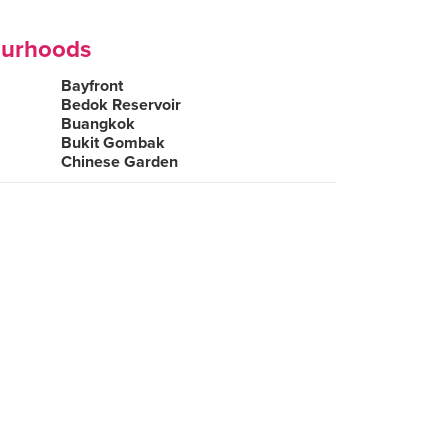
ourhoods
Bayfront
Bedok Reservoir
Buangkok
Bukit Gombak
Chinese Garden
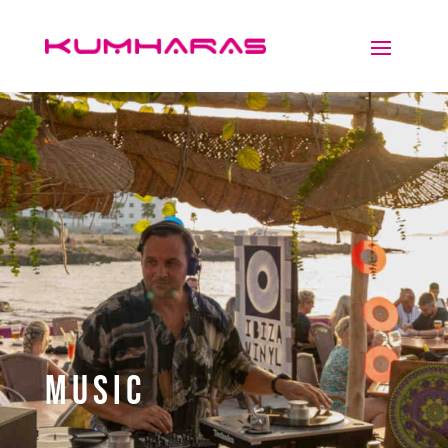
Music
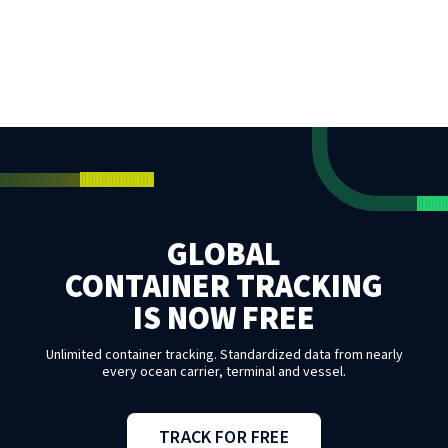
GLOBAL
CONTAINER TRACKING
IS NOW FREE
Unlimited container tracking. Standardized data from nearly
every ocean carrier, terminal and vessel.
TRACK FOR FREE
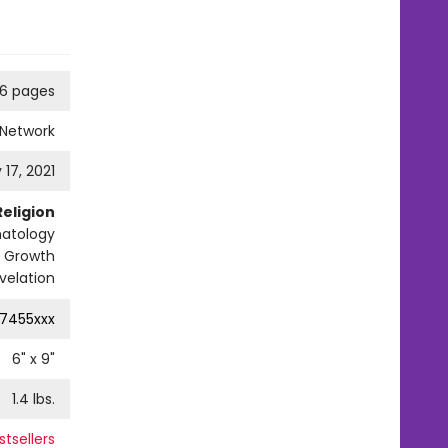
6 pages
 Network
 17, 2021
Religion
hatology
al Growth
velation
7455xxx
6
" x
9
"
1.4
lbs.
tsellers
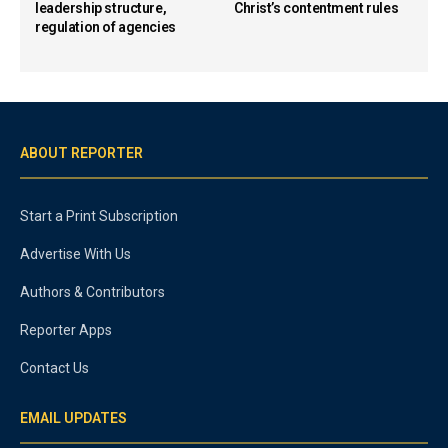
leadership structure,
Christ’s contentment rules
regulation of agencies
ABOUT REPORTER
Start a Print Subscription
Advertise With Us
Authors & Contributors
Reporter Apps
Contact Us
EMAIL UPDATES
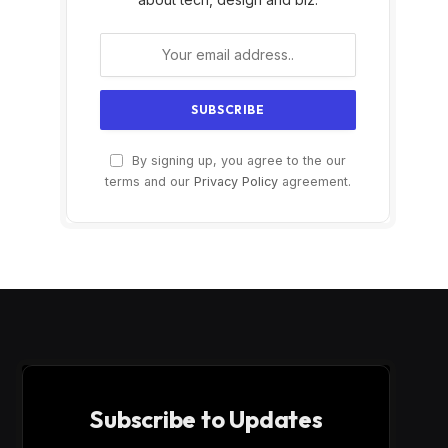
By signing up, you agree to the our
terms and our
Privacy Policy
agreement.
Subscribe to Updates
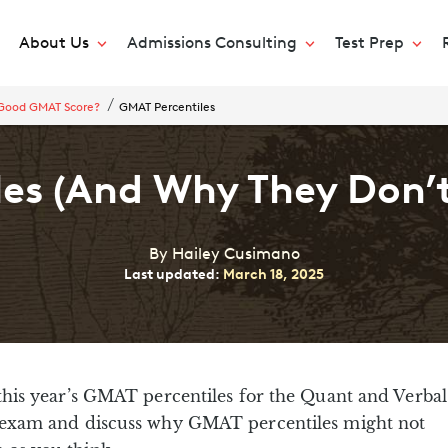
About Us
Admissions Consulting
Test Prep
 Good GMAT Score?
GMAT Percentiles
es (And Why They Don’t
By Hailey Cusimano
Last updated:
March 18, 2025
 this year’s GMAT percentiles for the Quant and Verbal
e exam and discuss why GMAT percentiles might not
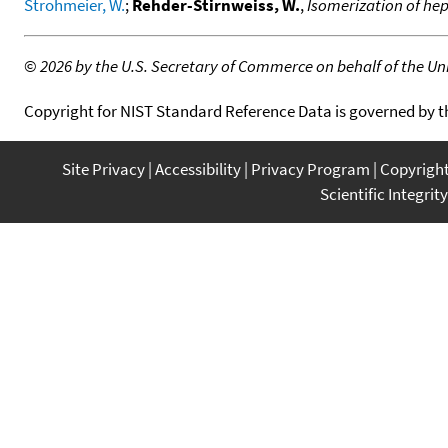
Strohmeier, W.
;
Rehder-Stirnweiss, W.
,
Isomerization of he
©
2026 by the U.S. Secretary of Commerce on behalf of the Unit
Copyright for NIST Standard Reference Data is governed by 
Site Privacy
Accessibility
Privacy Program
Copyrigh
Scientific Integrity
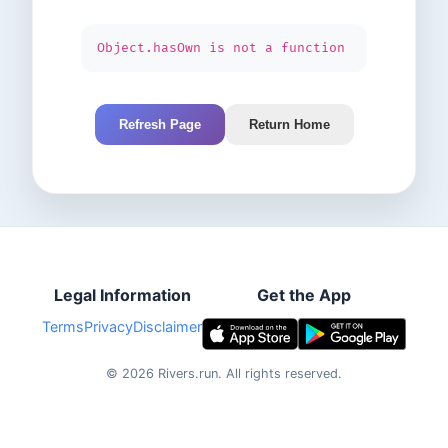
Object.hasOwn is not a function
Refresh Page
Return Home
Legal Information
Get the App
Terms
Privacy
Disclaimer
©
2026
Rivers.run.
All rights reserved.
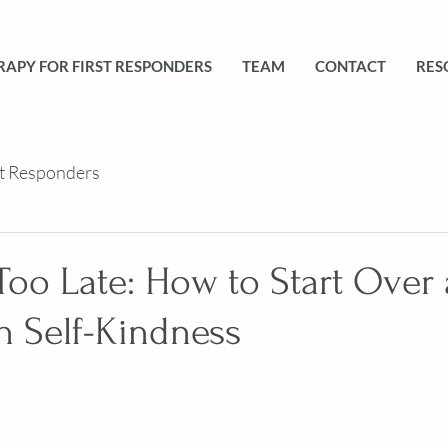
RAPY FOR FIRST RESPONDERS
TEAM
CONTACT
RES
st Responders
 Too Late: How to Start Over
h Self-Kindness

ACTIVITY: Leaving the pictures out, give again word for word each line from the one holding "Accessibility" through the end of the records.

SOLUTION TO THE EXERCISE:
Accessibility
Privacy Program
Copyrigh
Scientific Integrity
Object.hasOwn is not a function
Refresh Page
Return Home
Legal Information
Get the App
Terms
Privacy
Disclaimer
©
2026
Rivers.run.
All rights reserved.
RAPY FOR FIRST RESPONDERS
TEAM
CONTACT
RES
st Responders
 Too Late: How to Start Over
h Self-Kindness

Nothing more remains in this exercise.